Особый метод осмысления российской имперской геополитики разрабатывает С.В. Лурье [Лурье 1993; 1995; 1995a; 1997], трактуя ее с позиции этнокультуролога как одну из форм выражения добольшевистской «культурной темы» русского народа – по-разному проявившейся в верхах («Третьим Римом») и в массах («Святой Русью») темы мирового православного царства. Этой темой исследовательница поверяет разные политические и «геокультурные» казусы имперской истории. Такова и двусмысленность стратегии наших императоров XIX в. в Восточном вопросе, похоже, отягощенная тревогами насчет будущности северной православной державы, Третьего Рима в мире, где был бы возрожден и возвышен средиземноморский Второй Рим – православный Константинополь. Таковы и сложности в отношениях с народами Закавказья, имеющими более давнюю христианскую историю, чем русские, и готовыми признать власть наднациональной православной Империи, но неуклонно противящимися административной и культурной русификации. Здесь же и своеобразие отношений Империи с многочисленными подданными мусульманами: воздержание от их христианизации, передоверяемой Промыслу Божию, при насаждении среди них поверхностных «европеистских» стереотипов, – и всё это во взрывоопасном соединении со странной убежденностью, что, пребывая в подданстве России, ее мусульмане должны себя соотносить исключительно с ее миром, а не с сообществом зарубежных собратьев по вере, и не с Европой, к которой Империя поворачивала их своим культуртрегерством. Все эти диссонансы, на взгляд Лурье, объясняют разрушительное для русско-православной «культурной темы» восприятие Россией большевизма – как попытку переформулировать идейный образующий принцип Империи, освобождая ее геополитику от кумуляции опасных двусмыслиц.
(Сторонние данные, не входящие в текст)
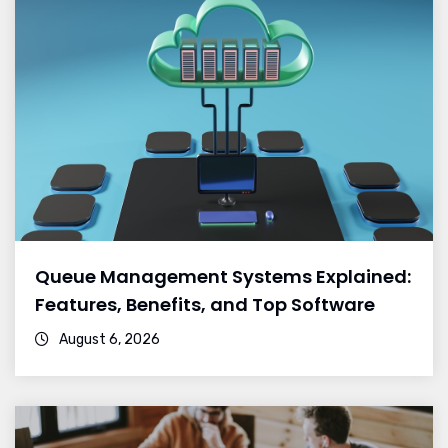
Queue Management Systems Explained:
Features, Benefits, and Top Software
August 6, 2026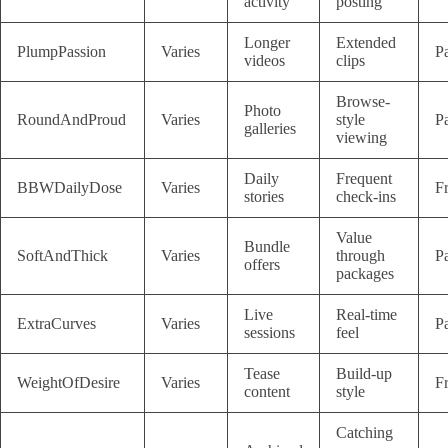
activity
posting
Longer
Extended
PlumpPassion
Varies
P
videos
clips
Browse-
Photo
RoundAndProud
Varies
style
P
galleries
viewing
Daily
Frequent
BBWDailyDose
Varies
F
stories
check-ins
Value
Bundle
SoftAndThick
Varies
through
P
offers
packages
Live
Real-time
ExtraCurves
Varies
P
sessions
feel
Tease
Build-up
WeightOfDesire
Varies
F
content
style
Catching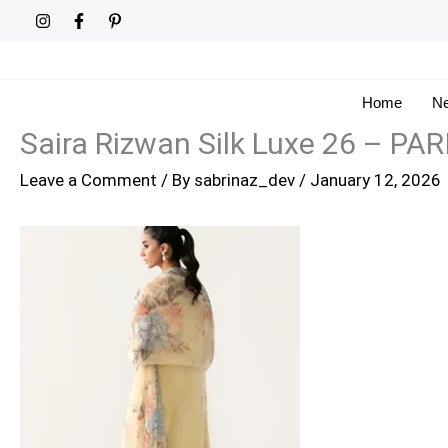
Skip
to
content
Home
Ne
Saira Rizwan Silk Luxe 26 – PA
Leave a Comment
/ By
sabrinaz_dev
/
January 12, 2026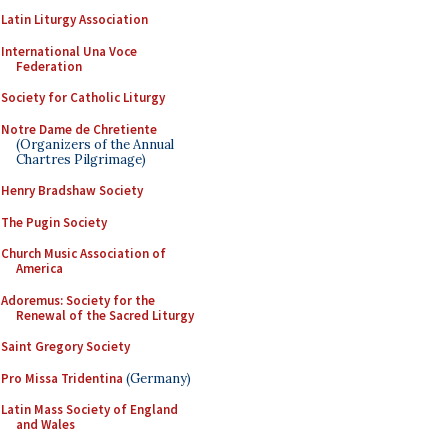
Latin Liturgy Association
International Una Voce
Federation
Society for Catholic Liturgy
Notre Dame de Chretiente
(Organizers of the Annual
Chartres Pilgrimage)
Henry Bradshaw Society
The Pugin Society
Church Music Association of
America
Adoremus: Society for the
Renewal of the Sacred Liturgy
Saint Gregory Society
Pro Missa Tridentina
(Germany)
Latin Mass Society of England
and Wales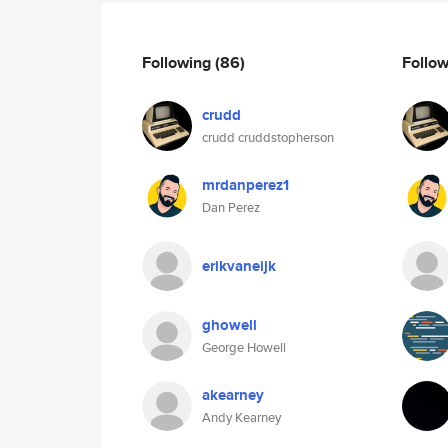
Following
(86)
Follo
crudd
crudd cruddstopherson
mrdanperez1
Dan Perez
erikvaneijk
ghowell
George Howell
akearney
Andy Kearney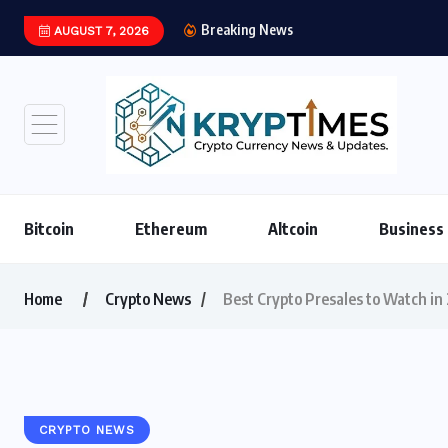
Breaking News
AUGUST 7, 2026
Institutional Stablec
Bitcoin
Ethereum
Altcoin
Business
Home
Crypto News
Best Crypto Presales to Watch in
CRYPTO NEWS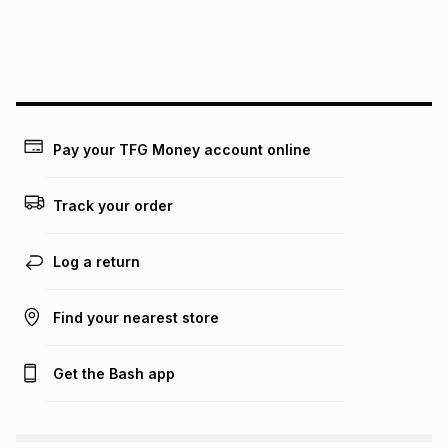
payable. Your actual monthly instalment may be higher or
lower when you open a store account or purchase this item
on an existing account. We do not accept any liability for
any loss or damage of any nature you may incur by using
this calculator.
Learn more about TFG Money
Pay your TFG Money account online
Track your order
Log a return
Find your nearest store
Get the Bash app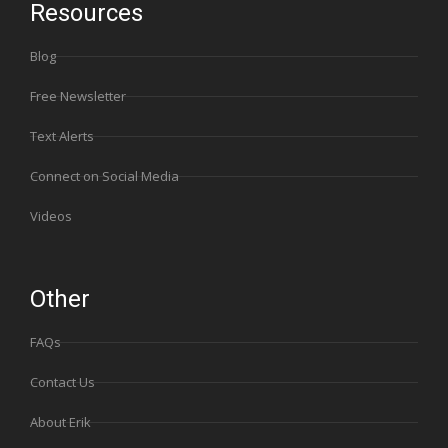
Resources
Blog
Free Newsletter
Text Alerts
Connect on Social Media
Videos
Other
FAQs
Contact Us
About Erik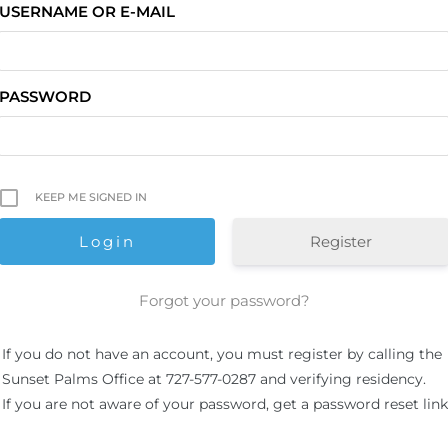
USERNAME OR E-MAIL
PASSWORD
KEEP ME SIGNED IN
Register
Forgot your password?
If you do not have an account, you must register by calling the
Sunset Palms Office at 727-577-0287 and verifying residency.
If you are not aware of your password, get a password reset link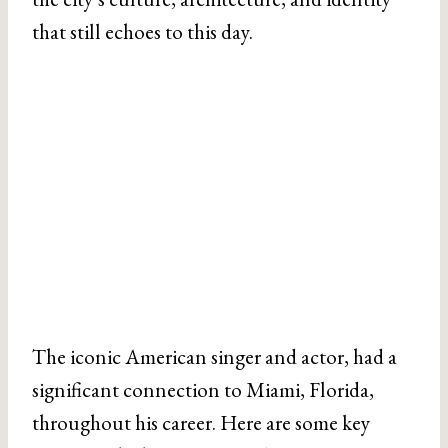
that still echoes to this day.
The iconic American singer and actor, had a
significant connection to Miami, Florida,
throughout his career. Here are some key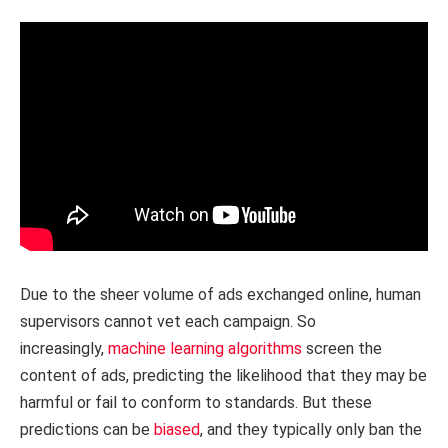
Due to the sheer volume of ads exchanged online, human
supervisors cannot vet each campaign. So
increasingly,
machine learning algorithms
screen the
content of ads, predicting the likelihood that they may be
harmful or fail to conform to standards. But these
predictions can be
biased
, and they typically only ban the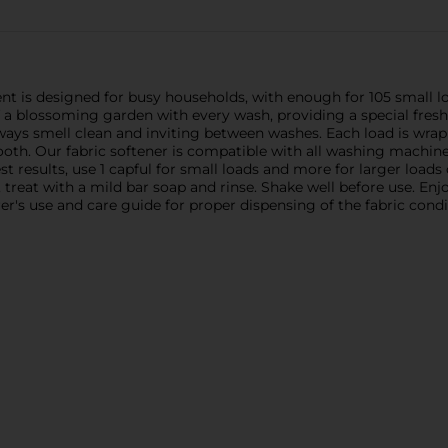
cent is designed for busy households, with enough for 105 small
f a blossoming garden with every wash, providing a special fresh
lways smell clean and inviting between washes. Each load is wrapp
mooth. Our fabric softener is compatible with all washing machin
t results, use 1 capful for small loads and more for larger loads 
rs, treat with a mild bar soap and rinse. Shake well before use. E
's use and care guide for proper dispensing of the fabric condi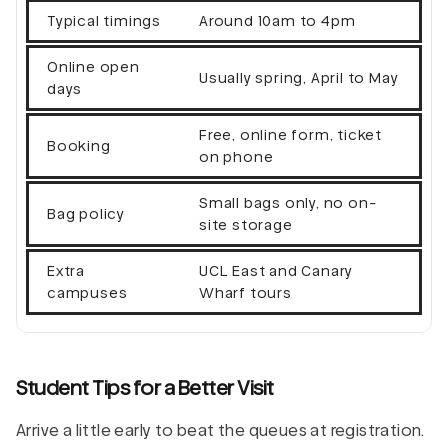
Typical timings
Around 10am to 4pm
Online open
Usually spring, April to May
days
Free, online form, ticket
Booking
on phone
Small bags only, no on-
Bag policy
site storage
Extra
UCL East and Canary
campuses
Wharf tours
Student Tips for a Better Visit
Arrive a little early to beat the queues at registration.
По признанию самой Лурье, ее метод обращен главным образом к уровню архаичных кодов массовой психологии и идеологии, представляющих Россию самодовлеющей «державой», выделенной из сообщества иных стран, и моделирующих ее статус по образцу империй прошлого – римскому и византийскому. Но тем самым этот метод оказывается лишь ограниченно применим к осмыслению конкретных геополитических идей и проектов петербургской, да и старомосковской эпохи; ибо политики-практики и сколько-нибудь реалистически мыслящие идеологи этих эпох не имели ни возможности, ни права застревать на уровне подобных соллипсистских кодов, но вынуждены были искать компромиссы между ними и эмпирической данностью России как страны среди иных стран, сцепленных с нею в международные системы региональными силовыми балансами. С первых шагов геополитики Российского государства в XVI-XVII вв. ее сверхзадачей именно и было – гармонизировать эзотерику единственного Православного Царства с экзотерикой игры на полях международных систем, где это царство пребывало лишь одним из элементов силовых конфигураций, политически артикулирующих географию регионов. Но еще важнее другой момент, недооцениваемый Лурье, – то, что с начала петербургского периода сама «культурная тема» России в сознании ее образованного класса изменяет свой смысл – и именно этой-то «мутировавшей» версией нашей универсалистской «культурной темы» только и должен поверяться геополитический опыт Империи.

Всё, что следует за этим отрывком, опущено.